Vardenafil -Levitra®
Vardenafil - Levitra®
Classification:
Genitourinary Agents
- Impotence Agents
- Phosphodiesterase inhibitors
Description: Vardenafil (Levitra®, formerly Nuviva®) is a drug for treatment of erectile dysfunction (ED), also known as impotence. It is a selective phosphodiesterase (PDE) type 5 inhibitor similar to sildenafil (Viagra®) and tadalafil (Cialis®). This class of drugs does not inhibit prostaglandins as do some agents for treating impotence (e.g., alprostadil). Vardenafil and tadalfil are more selective for PDE5 than PDE6, which is present in the retina. This leads to less visual adverse effects such as those reported in sildenafil-treated patients. The advantage of vardenafil may be that it achieves maximum plasma concentration sooner than sildenafil and tadalafil which may result in a faster onset of action. In an analysis of 580 patients, erections improved in 80% of men, and the ability to complete sexual intercourse with ejaculation was increased. Efficacy in treating diabetics and radical prostectomy patients has also been demonstrated. Vardenafil was developed by Bayer AG Corporation and on December 15, 2001, Bayer signed an agreement with Glaxo SmithKline to co-promote vardenafil worldwide, except in Japan. Vardenafil was approved by the FDA August 18, 2003. Vardenafil is also approved for use in Mexico and Paraguay for the treatment of erectile dysfunction.

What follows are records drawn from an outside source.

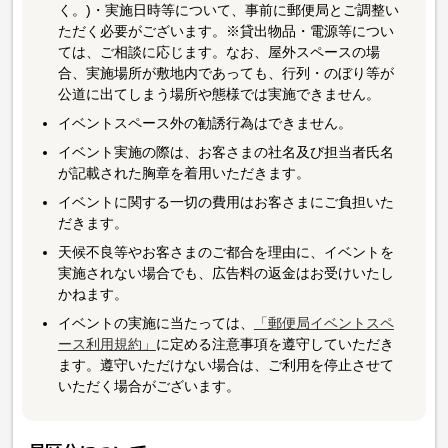
く。)・実施日時等について、事前に郵便局とご調整い
ただく必要がございます。※貸出物品・電源等につい
ては、ご相談に応じます。なお、屋外スペースの場
合、実施場所が敷地内であっても、行列・のぼり等が
公道に出てしまう場所や態様では実施できません。
イベントスペース外の勧誘行為はできません。
イベント実施の際は、お客さまの社名及び担当者氏名
が記載された胸章を着用いただきます。
イベントに関する一切の費用はお客さまにご負担いた
だきます。
天候不良等やお客さまのご都合を理由に、イベントを
実施されない場合でも、広告料の返金はお受けいたし
かねます。
イベントの実施に当たっては、
「郵便局イベントスペ
ース利用規約」
に定める注意事項を遵守していただき
ます。遵守いただけない場合は、ご利用を停止させて
いただく場合がございます。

Mechanism of Action: Vardenafil is a selective inhibitor of cyclic guanosine monophosphate (cGMP)-specific phosphodiesterase type 5 (PDE5). The physiologic mechanism of erection of the penis involves release of nitric oxide (NO) in the corpus cavernosum during sexual stimulation. Nitric oxide then activates the enzyme guanylate cyclase, which results in increased levels of cGMP. Cyclic guanosine monophosphate causes smooth muscle relaxation in the corpus cavernosum thereby allowing inflow of blood; the exact mechanism by which cGMP stimulates relaxation of smooth muscles has not been determined. Phosphodiesterase type 5 is responsible for degradation of cGMP in the corpus cavernosum. Vardenafil enhances the effect of NO by inhibiting PDE5, thereby raising concentrations of cGMP in the corpus cavernosum. Vardenafil has no direct relaxant effect on isolated human corpus cavernosum and, at recommended doses, has no effect in the absence of sexual stimulation. Vardenafil has a greater selectivity for PDE5 versus PDE6, an enzyme found in the retina and involved in phototransduction. Sildenafil, another PDE inhibitor, has a lower selectivity for PDE5 vs PDE6 and is associated with abnormalities related to color vision with higher doses or plasma concentrations of the drug.
Phosphodiesterase type 5 is also abundant in lung tissue and esophageal smooth muscle. Inhibition of PDE5 in lung tissue results in pulmonary vasodilation which can be effective in treating pulmonary hypertension. Inhibition of esophageal smooth muscle PDE5 can cause a marked reduction in esophageal motility as well as in lower esophageal sphincter (LES) tone. These effects may be beneficial in certain motor disorders involving the esophagus such as diffuse spasm, nutcracker esophagus, and hypertensive LES. However, the reduction in LES tone can worsen the symptoms of gastroesophageal reflux disease (GERD). Dyspepsia is one of the more common adverse reactions associated with PDE inhibitor therapy.
Pharmacokinetics: Vardenafil is administered orally. The drug is well-adsorbed from the gastrointestinal tract. In healthy volunteers, peak plasma concentrations (Cmax) following a single 20 mg oral dose are usually reached between 30 minutes and 2 hours (median 60 minutes) in the fasted state. High-fat meals reduced Cmax by 18 - 50%. Absolute bioavailability is approximately 15%. The onset of action is within 1 hour of administration. Vardenafil is extensively distributed throughout the body. Protein binding is approximately 95%.
Clearance of vardenafil is primarily via the hepatic cytochrome P450 isoenzyme CYP3A4 with minor metabolism by CYP3A5 and CYP2C. The major metabolite, designated M1, is the result of desethylation at the piperazine moiety of vardenafil and is further metabolized. M1 has phosphodiesterase selectivity similar to that of vardenafil and an in vitro inhibitory potency for phosphodiesterase 5 (PDE5) that is 28% of that of vardenafil. M1 also accounts for about 7% of the total pharmacological activity. Vardenafil is excreted as metabolites predominantly in the feces (approximately 91 - 95% of an oral dose) and to a lesser extent in the urine (about 2 - 6% of an oral dose). The elimination half-life of vardenafil and M1 is about 4 - 5 hours.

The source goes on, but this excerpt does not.